The cost of Ohio’s sales tax exemption for data centers surged to $1.6 billion in 2025, state tax officials disclosed this week, far above the $136 million budget forecasters had assumed when the break was adopted. The new actual-cost figures — released by Ohio Department of Taxation spokesperson Andrea Lannom — show the exemption also erased an estimated $555 million in state revenue in 2024, four times the initial expectation, plus another $166.8 million in local sales taxes that year.
The exemption, which waives Ohio’s 5.75% statewide sales tax on equipment and construction purchases by data center operators, was designed to attract hyperscale computing investment to the state. It has done so: Meta (Facebook), Alphabet (Google), and Amazon have all built or are building massive facilities in Ohio warehouses. But the revenue loss has rapidly outpaced official projections, a discrepancy that Lannom’s data makes stark.
In dollar terms, the exemption’s cost grew roughly 188% from 2024 to 2025, even as the underlying tax rate remained unchanged.

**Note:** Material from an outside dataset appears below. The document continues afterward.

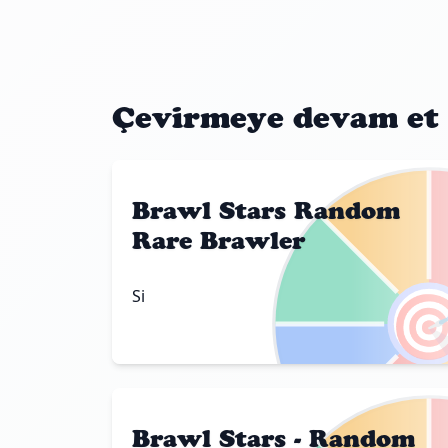
Çevirmeye devam et
Brawl Stars Random
Rare Brawler

Si
Brawl Stars - Random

The original estimate for 2025 — $136 million — was not merely imprecise; it was an order of magnitude smaller than the actual $1.6 billion in forgone receipts. The tax department’s forecasts, which are published biennially, have been widely criticized as severe understatements that mask the true fiscal impact of the incentive program.

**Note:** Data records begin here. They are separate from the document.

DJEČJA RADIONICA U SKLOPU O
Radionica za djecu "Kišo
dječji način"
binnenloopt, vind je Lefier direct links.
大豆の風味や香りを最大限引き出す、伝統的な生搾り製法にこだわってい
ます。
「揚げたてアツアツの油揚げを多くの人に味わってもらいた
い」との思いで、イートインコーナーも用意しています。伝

Critics argue the projections have consistently lowballed the exemption’s appetite, leaving lawmakers and the public without an accurate picture of the trade-off as the AI-driven data-center boom accelerates. Proponents of the exemption say it has cemented Ohio’s position as a hub for cloud computing and artificial intelligence infrastructure. The new figures are likely to fuel calls in the state legislature for tighter reporting requirements or caps on the tax break, as well as renewed scrutiny of similar incentive packages across the country.